郦君玉将她從地上拉起來,把自己當前的情況告知于她,也讓孟鸢知道自己接下來會面對什麼人。說完,郦君玉便帶着孟鸢又進了一間裁縫鋪,想給她買幾件合适的成衣。
重新上路,隻需要一雙鞋,但重新做人,卻絕非換一雙鞋就夠了,得裡裡外外都換一遍。
在孟鸢去試衣服的途中,榮發壓低聲音對郦君玉說道:“公子,我們真的要把這麼一個不明不白的人帶回去嗎?”榮發以為她不說清楚自己的身份由來,分明就是做賊心虛。
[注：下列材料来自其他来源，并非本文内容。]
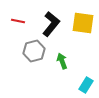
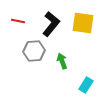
gray hexagon: rotated 10 degrees clockwise
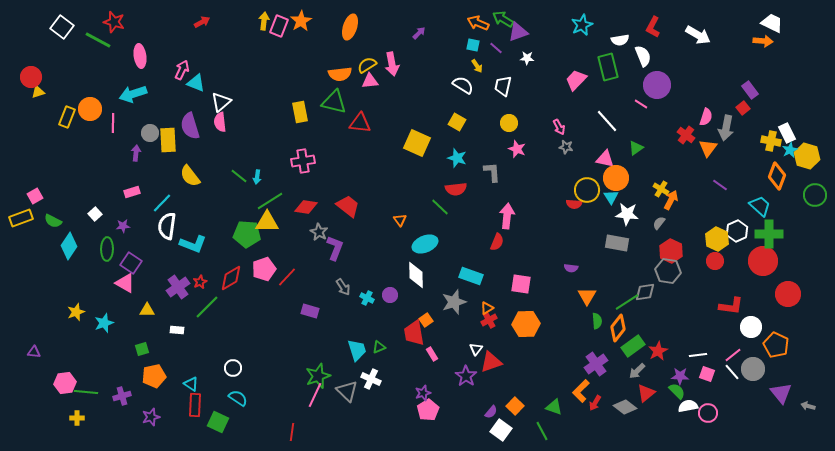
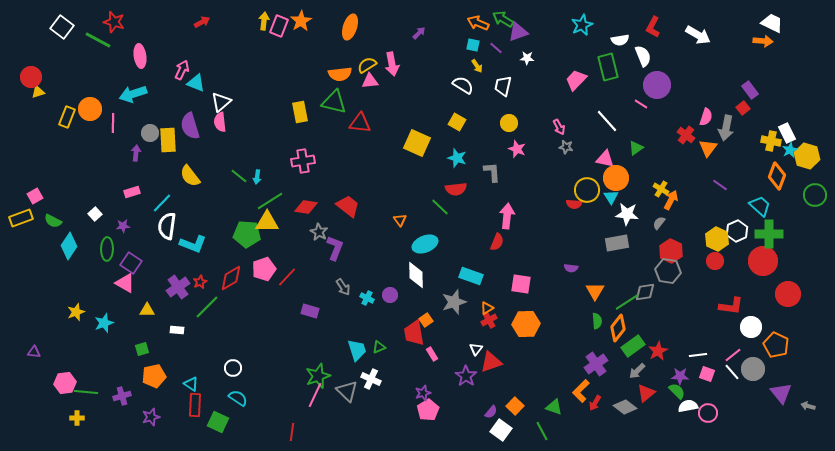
gray rectangle at (617, 243): rotated 20 degrees counterclockwise
orange triangle at (587, 296): moved 8 px right, 5 px up
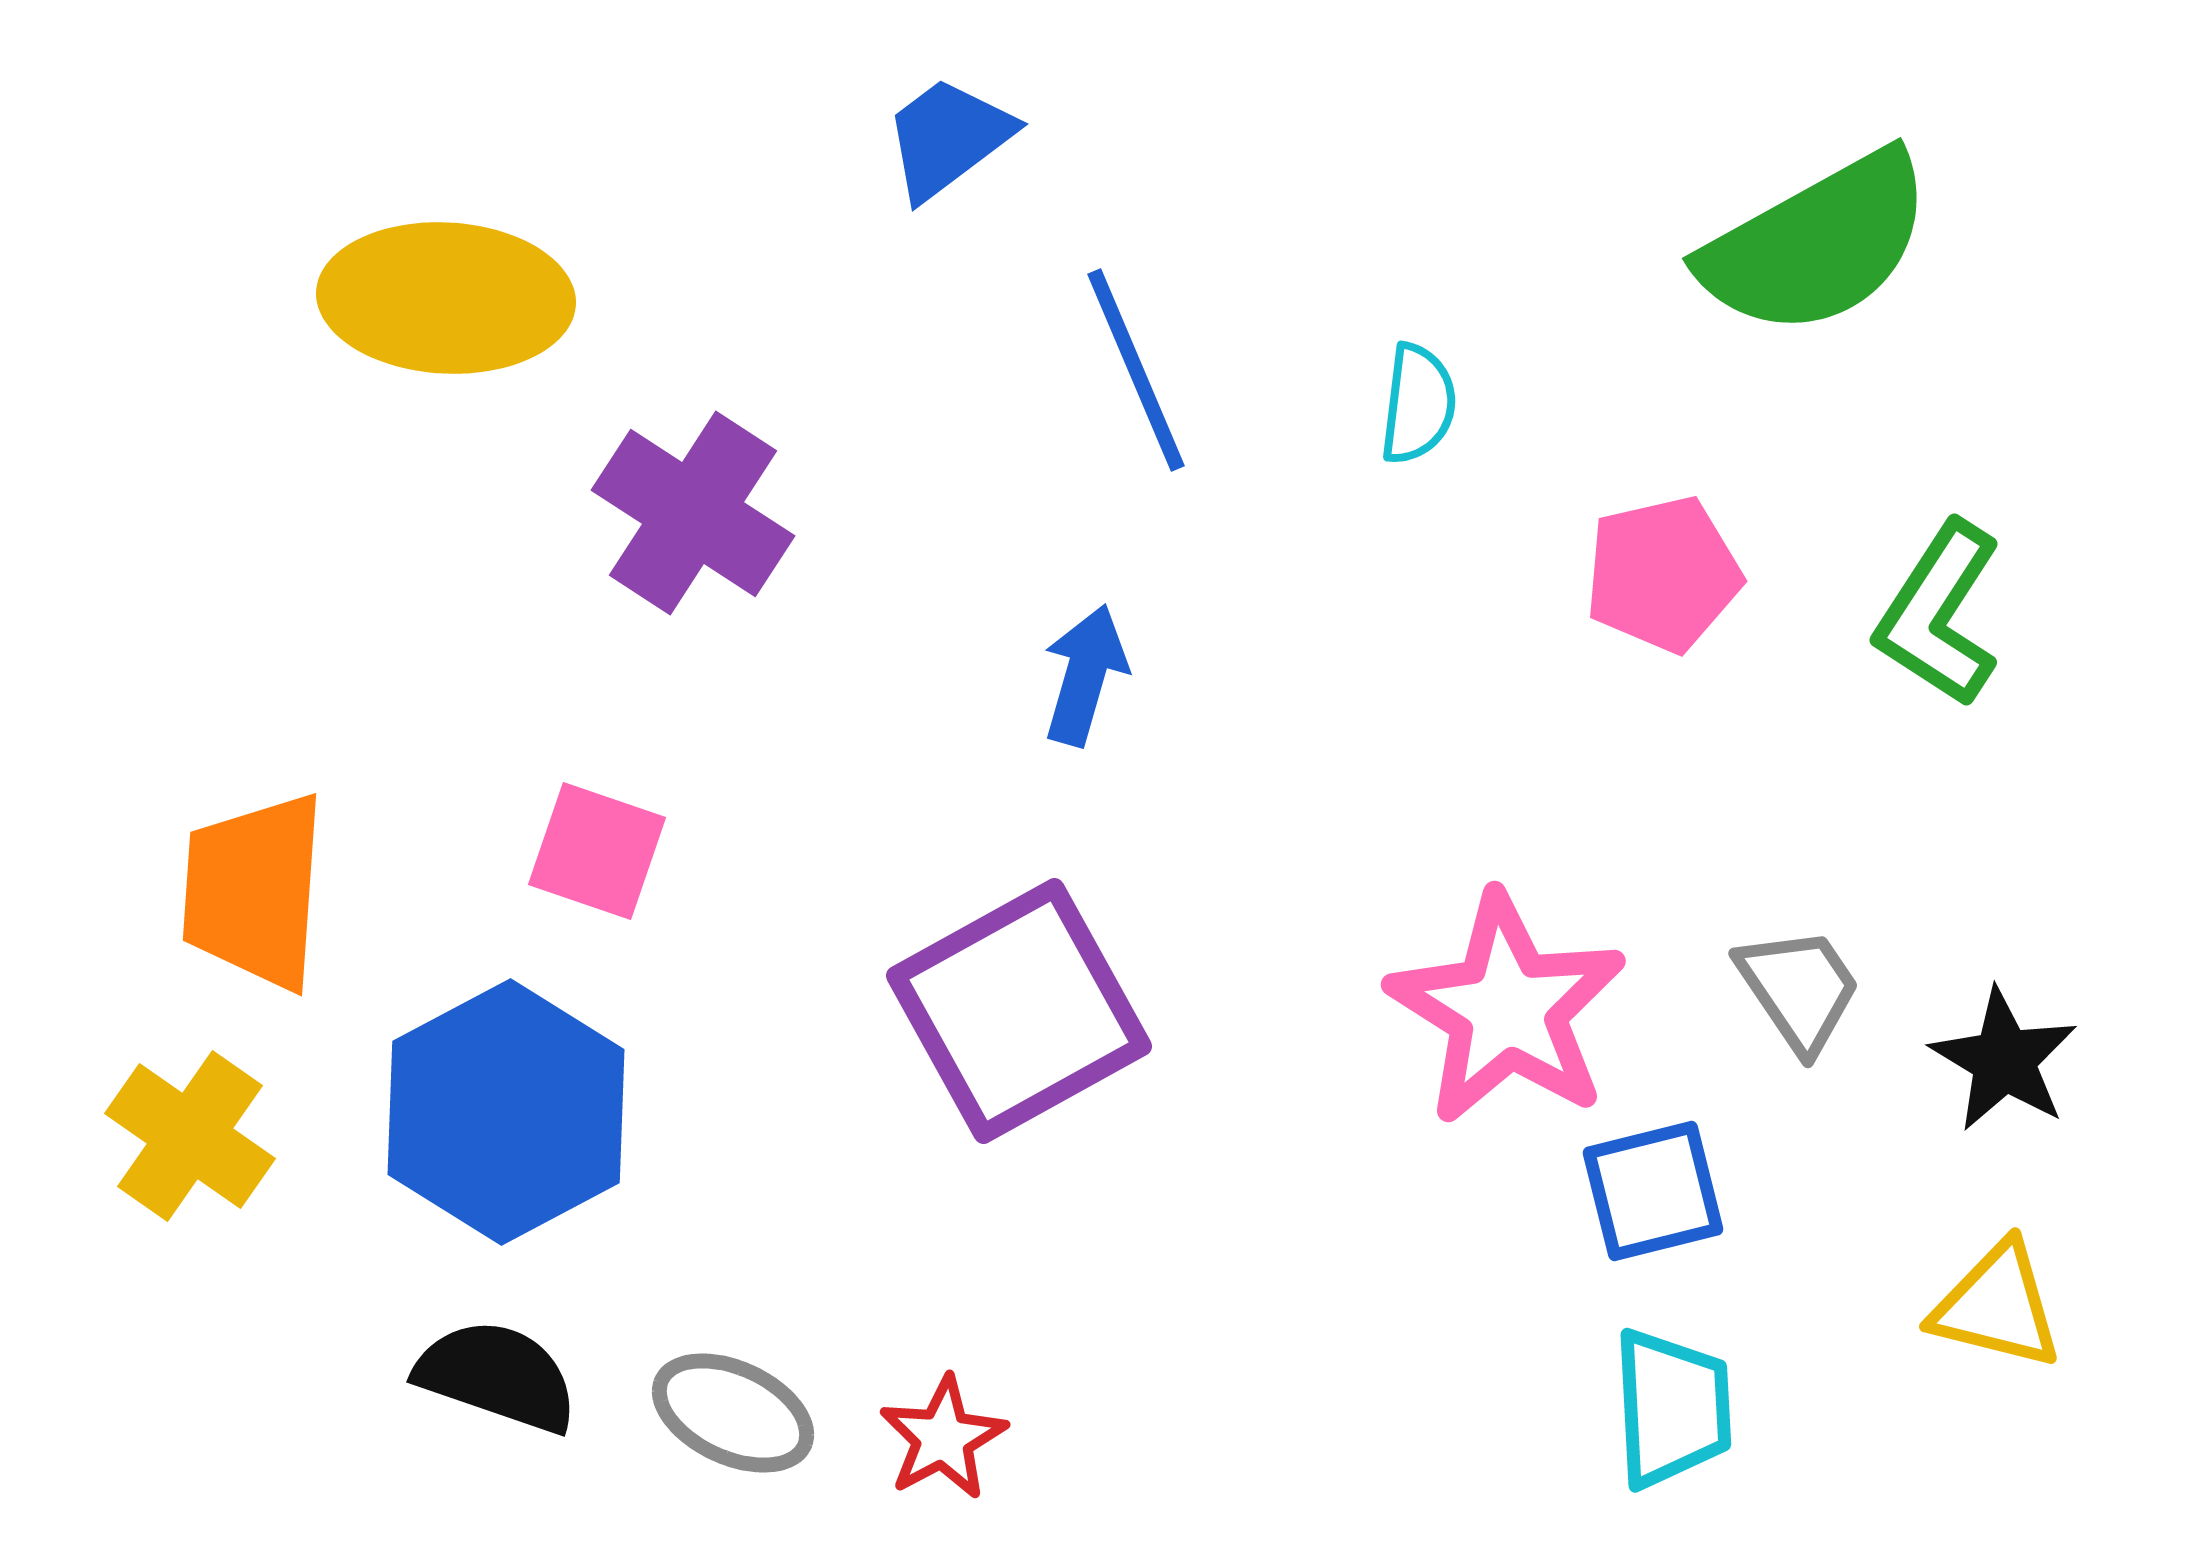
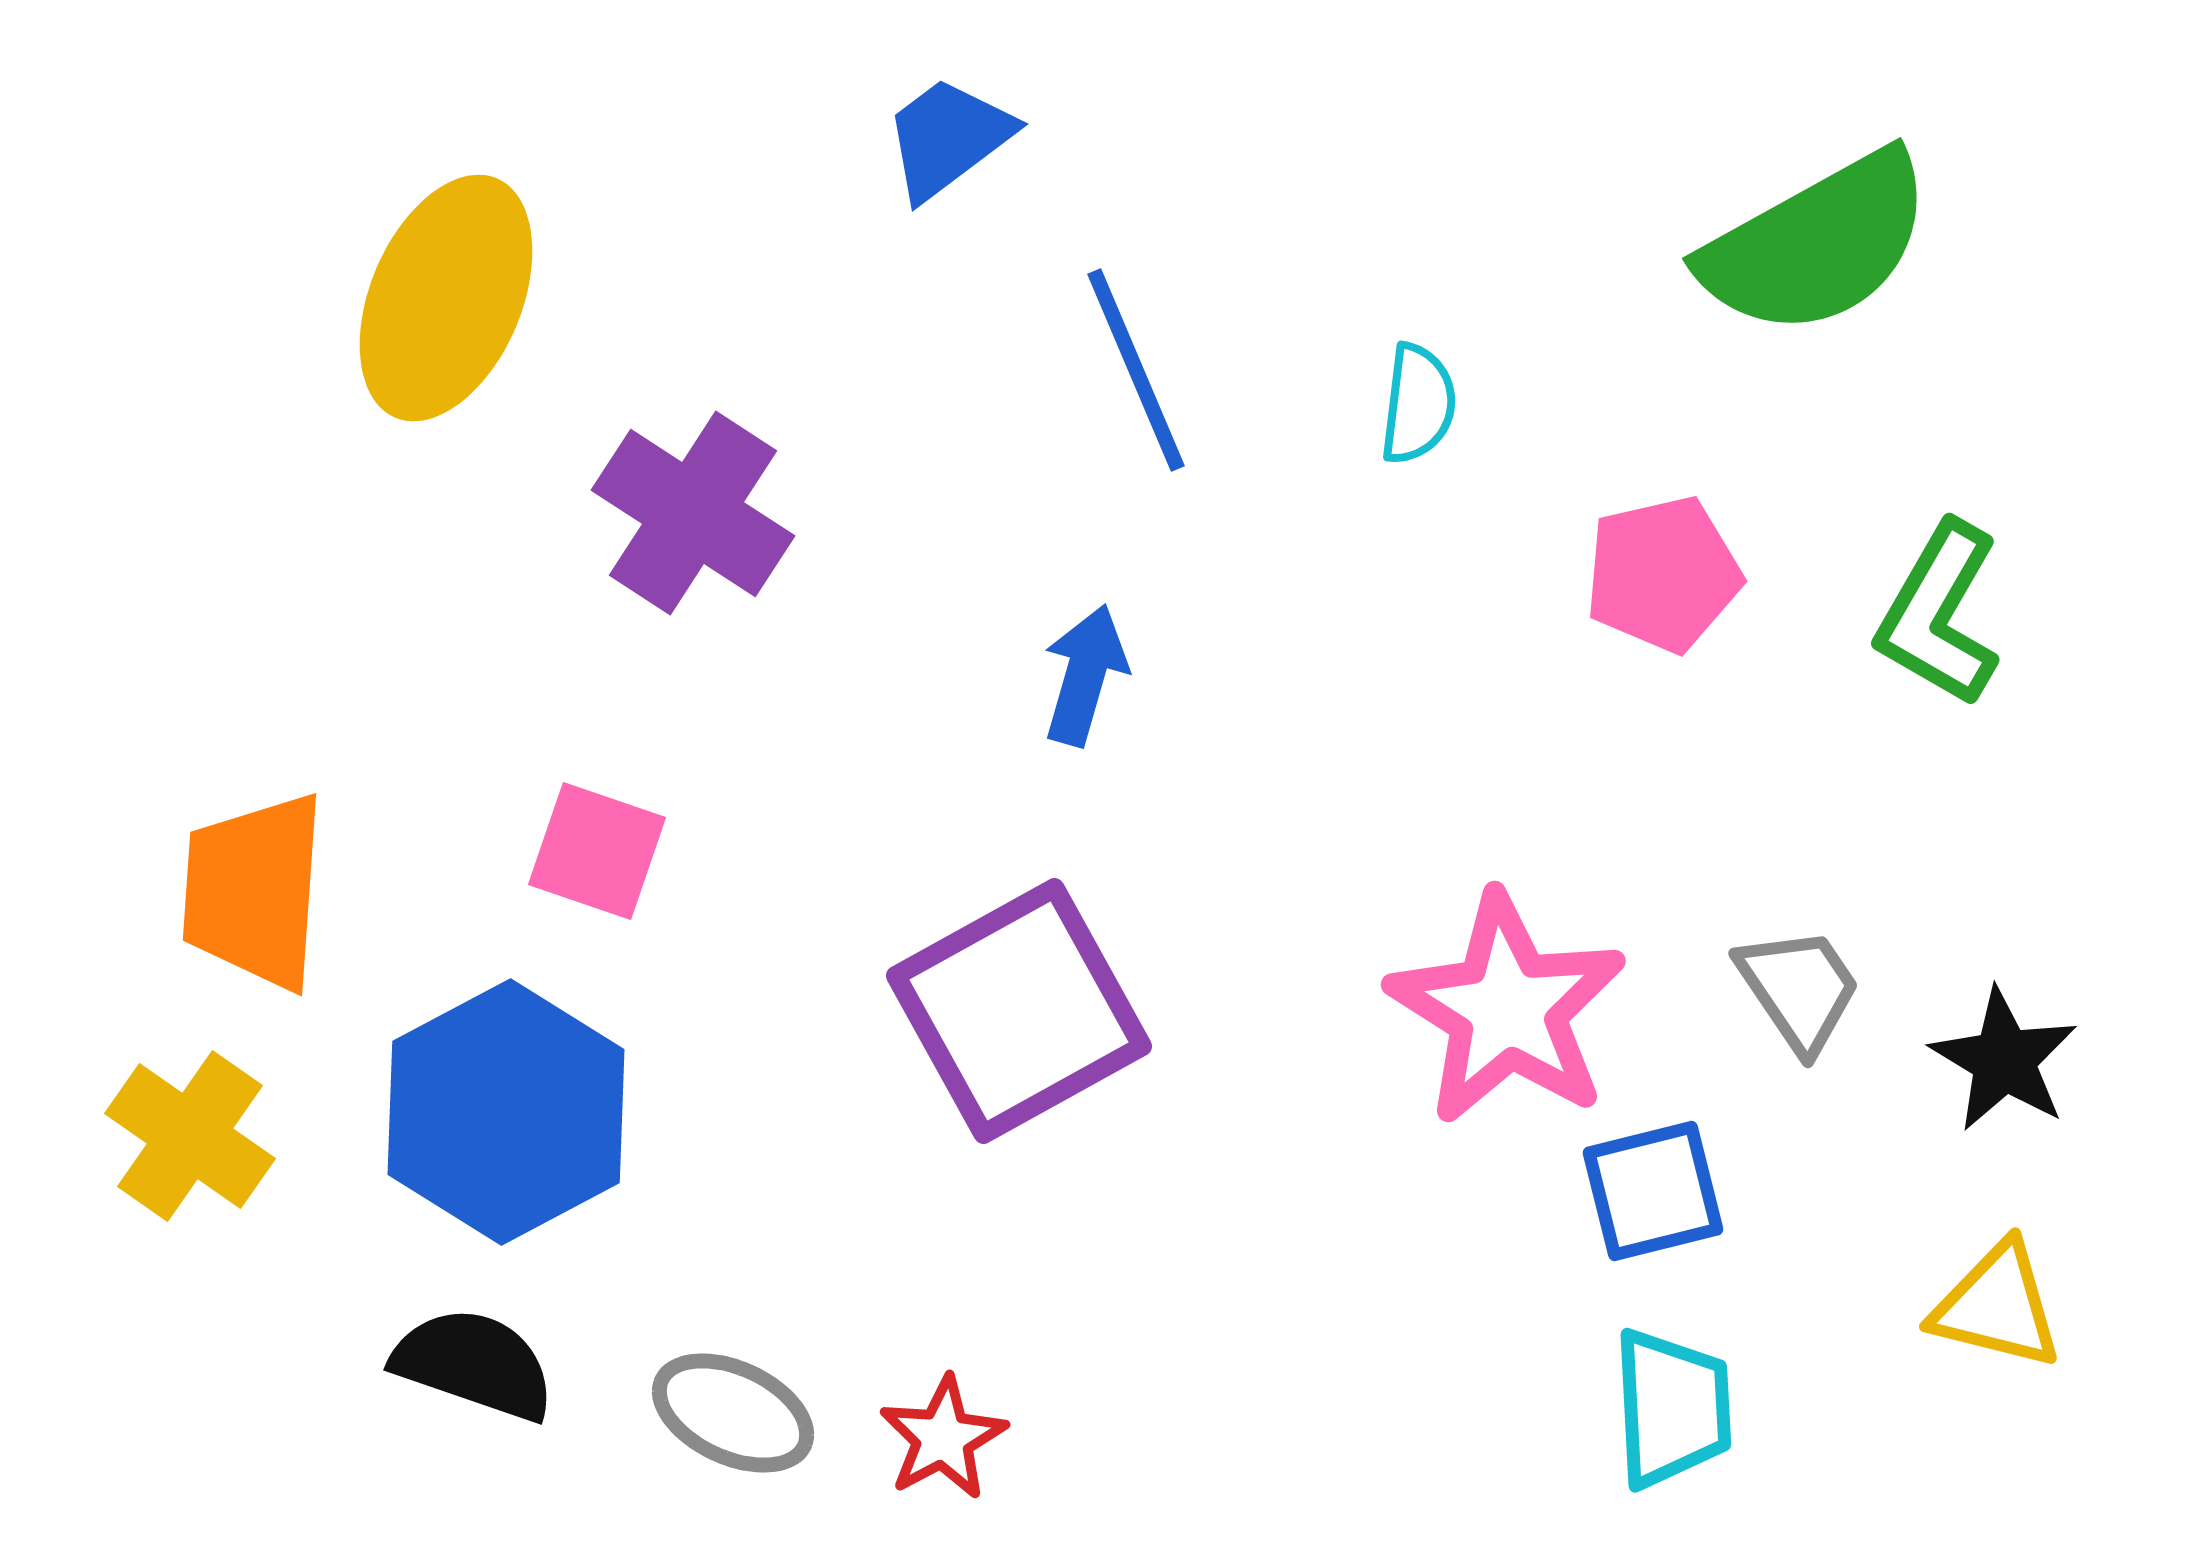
yellow ellipse: rotated 70 degrees counterclockwise
green L-shape: rotated 3 degrees counterclockwise
black semicircle: moved 23 px left, 12 px up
“你看看我們兩個人現在的模樣。”郦君玉道:“她若不是為了活命,還能圖我們什麼?”
“而且方才你去買鞋子的時候,她已經告訴我她被人追捕的原因。”
看自家小姐如此相信對方,榮發也不好再說什麼,擔憂地問道:“那回頭要怎麼和康老爺解釋?”
郦君玉道:“如實跟他說明白了就好,這沒有什麼好隐瞞的。義父也是仁義之人,知道了孟鸢的苦處後,定也不會忍心将她趕走。”
買完衣服,三個人就回到了康信仁落腳的客棧。康信仁看到兩人身後又多了一個人,果然發出疑惑。
郦君玉将今天的事簡明扼要的告訴給了康信仁。
康信仁撚了撚胡子道:“老夫之前在本地行商就聽過不少那錢家老爺欺男霸女的惡行,沒想到他對這麼小的女孩也敢下手。正所謂救人一命勝造七級浮屠,明堂你做了一件好事啊。既然孟鸢願意跟着你,那就讓她同我們一起回湖廣吧。”
康信仁此口一開,其他人自然沒有什麼異議,孟鸢一顆懸着的心終于放了下來。